Diese Unattraktvitität liegt unter anderem an den besseren Bedingungen in Wahlarzt-Ordinationen, sagt Bernhard Jochum, Obmann der Fachgruppe Kinder-, und Jugendheilkunde der Ärztekammer. Er betreibt seit 25 Jahren in Bludenz eine Kassenpraxis. Pointiert formuliert es die Wiener Kassenärztin Nicole Grois: „Wieso soll eine Kinderfachärztin für wenig Geld viele Kinder mit vielen Problemen in einer Kassenpraxis behandeln, wenn sie um viel Geld wenig Kinder mit weniger Problemen in einer Wahlarztpraxis behandeln könnte?“ Es ist der vieldiskutierte Streit zwischen Kassen-, und Wahlärzten.
Aber bei der Frage, wieso Eltern keine Kinderärzte in ihrer Region mehr finden, geht es um mehr als nur um das Wahlarztsystem. Besonders am Land scheinen die Stellen unattraktiv, beobachtet Reinhold Kerbl, Abteilungsleiter für Kinder-, und Jugendheilkunde am Landeskrankenhaus Hochsteiermark und Generalsekretär der Österreichischen Gesellschaft für Kinder-, und Jugendheilkunde. Es gibt für junge Ärztinnen und Ärzte einfach wenig Anreiz in eine Region zu ziehen, zu der sie keinen Bezug haben, nur weil es dort Bedarf gäbe.

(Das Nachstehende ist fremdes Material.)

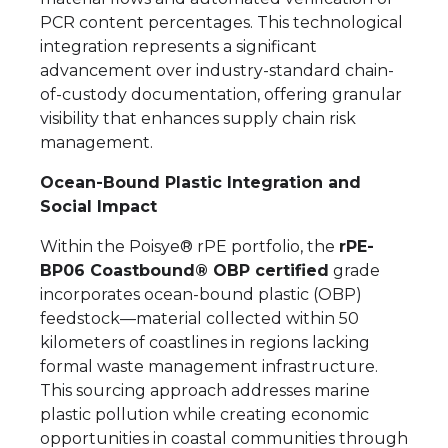
PCR content percentages. This technological
integration represents a significant
advancement over industry-standard chain-
of-custody documentation, offering granular
visibility that enhances supply chain risk
management.
Ocean-Bound Plastic Integration and
Social Impact
Within the Poisye® rPE portfolio, the
rPE-
BP06 Coastbound® OBP certified
grade
incorporates ocean-bound plastic (OBP)
feedstock—material collected within 50
kilometers of coastlines in regions lacking
formal waste management infrastructure.
This sourcing approach addresses marine
plastic pollution while creating economic
opportunities in coastal communities through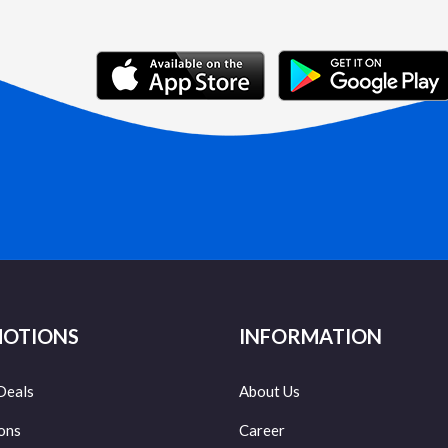
OTIONS
INFORMATION
Deals
About Us
ons
Career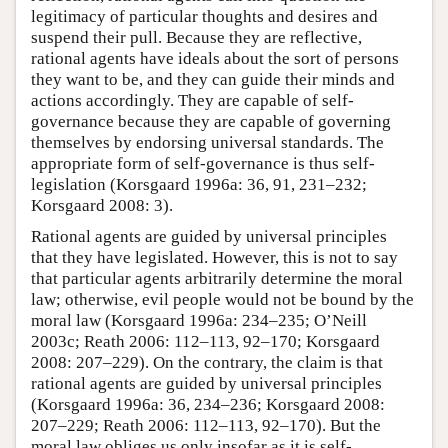
legitimacy of particular thoughts and desires and
suspend their pull. Because they are reflective,
rational agents have ideals about the sort of persons
they want to be, and they can guide their minds and
actions accordingly. They are capable of self-
governance because they are capable of governing
themselves by endorsing universal standards. The
appropriate form of self-governance is thus self-
legislation (Korsgaard 1996a: 36, 91, 231–232;
Korsgaard 2008: 3).
Rational agents are guided by universal principles
that they have legislated. However, this is not to say
that particular agents arbitrarily determine the moral
law; otherwise, evil people would not be bound by the
moral law (Korsgaard 1996a: 234–235; O’Neill
2003c; Reath 2006: 112–113, 92–170; Korsgaard
2008: 207–229). On the contrary, the claim is that
rational agents are guided by universal principles
(Korsgaard 1996a: 36, 234–236; Korsgaard 2008:
207–229; Reath 2006: 112–113, 92–170). But the
moral law obliges us only insofar as it is self-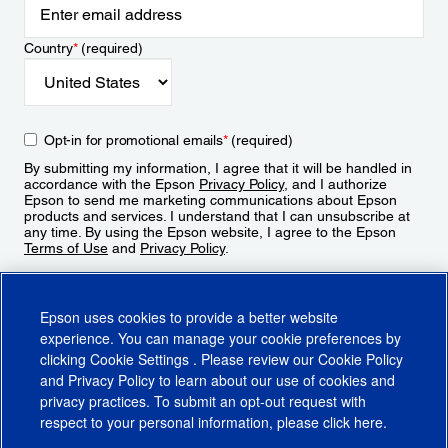
Country
*
(required)
Opt-in for promotional emails
*
(required)
By submitting my information, I agree that it will be handled in
accordance with the Epson
Privacy Policy
, and I authorize
Epson to send me marketing communications about Epson
products and services. I understand that I can unsubscribe at
any time. By using the Epson website, I agree to the Epson
Terms of Use
and
Privacy Policy
.
Sign Up
Epson uses cookies to provide a better website
experience. You can manage your cookie preferences by
clicking
Cookie Settings
. Please review our
Cookie Policy
and
Privacy Policy
to learn about our use of cookies and
privacy practices. To submit an opt-out request with
respect to your personal information, please click
here
.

Wer will schon Kinderarzt am Land sein?
Außerdem ist eine eigene Ordination immer ein großer administrativer und organisatorischer Aufwand. Eine Lösung dafür können PVEs sein, denn hier teilt sich die Last auf. In solchen Gesundheitszentren arbeiten mehrere Ärztinnen und Ärzte und potenziell auch andere Gesundheitsberufe unter einem Dach zusammen. Auch die Regierung betont sie gerne als Wunderwaffe für die Versorgungssicherheit. Doch Jochum gibt zu Bedenken, im wirklich ländlichen Raum kann es sein, dass Eltern dann erst Recht wieder eine lange Anreise zum nächsten PVE haben.

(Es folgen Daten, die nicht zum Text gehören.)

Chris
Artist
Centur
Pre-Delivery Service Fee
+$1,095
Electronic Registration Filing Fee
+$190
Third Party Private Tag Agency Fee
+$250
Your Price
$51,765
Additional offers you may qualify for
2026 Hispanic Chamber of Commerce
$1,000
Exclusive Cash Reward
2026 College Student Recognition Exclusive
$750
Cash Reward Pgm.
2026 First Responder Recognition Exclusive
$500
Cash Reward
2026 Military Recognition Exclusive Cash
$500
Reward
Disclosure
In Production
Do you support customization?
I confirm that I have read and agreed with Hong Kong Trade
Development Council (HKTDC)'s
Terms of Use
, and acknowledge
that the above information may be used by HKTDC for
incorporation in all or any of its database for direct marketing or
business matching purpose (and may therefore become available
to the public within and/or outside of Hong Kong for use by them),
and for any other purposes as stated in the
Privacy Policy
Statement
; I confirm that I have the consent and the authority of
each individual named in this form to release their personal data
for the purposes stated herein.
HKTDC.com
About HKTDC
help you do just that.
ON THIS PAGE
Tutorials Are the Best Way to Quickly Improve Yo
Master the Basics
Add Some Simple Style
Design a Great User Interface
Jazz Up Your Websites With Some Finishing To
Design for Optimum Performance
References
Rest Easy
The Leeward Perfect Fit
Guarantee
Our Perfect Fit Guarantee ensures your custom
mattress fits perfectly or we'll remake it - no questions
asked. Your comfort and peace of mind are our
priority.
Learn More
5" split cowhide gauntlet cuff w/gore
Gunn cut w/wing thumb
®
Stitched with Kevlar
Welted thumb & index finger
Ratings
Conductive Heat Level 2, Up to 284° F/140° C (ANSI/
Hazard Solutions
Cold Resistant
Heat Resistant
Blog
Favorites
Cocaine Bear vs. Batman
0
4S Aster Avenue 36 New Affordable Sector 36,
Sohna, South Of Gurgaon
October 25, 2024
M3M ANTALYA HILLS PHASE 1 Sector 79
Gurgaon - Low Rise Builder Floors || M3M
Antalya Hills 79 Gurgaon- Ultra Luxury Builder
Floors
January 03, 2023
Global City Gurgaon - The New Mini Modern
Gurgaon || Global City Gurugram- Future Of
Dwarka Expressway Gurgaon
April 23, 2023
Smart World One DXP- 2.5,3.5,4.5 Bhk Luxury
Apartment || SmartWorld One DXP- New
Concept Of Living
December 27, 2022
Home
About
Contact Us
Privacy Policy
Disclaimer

Für Kerbl sollte deswegen gerade im ländlichen Bereich auch die Telemedizin eine größere Rolle spielen. Zumindest um ein Drittel könnte man die Zahl der Kinder, die ärztliche Versorgung vor Ort brauchen, so reduzieren, meint er. Er schlägt etwa eine Hotline wie die Gesundheitsnummer 1450 speziell für pädiatrische Probleme vor.
Ob diese Überlegungen Eltern in strukturschwachen Regionen beruhigen, während andernorts mit hohen Förderungen eine Überversorgung geschaffen wird, bleibt fraglich.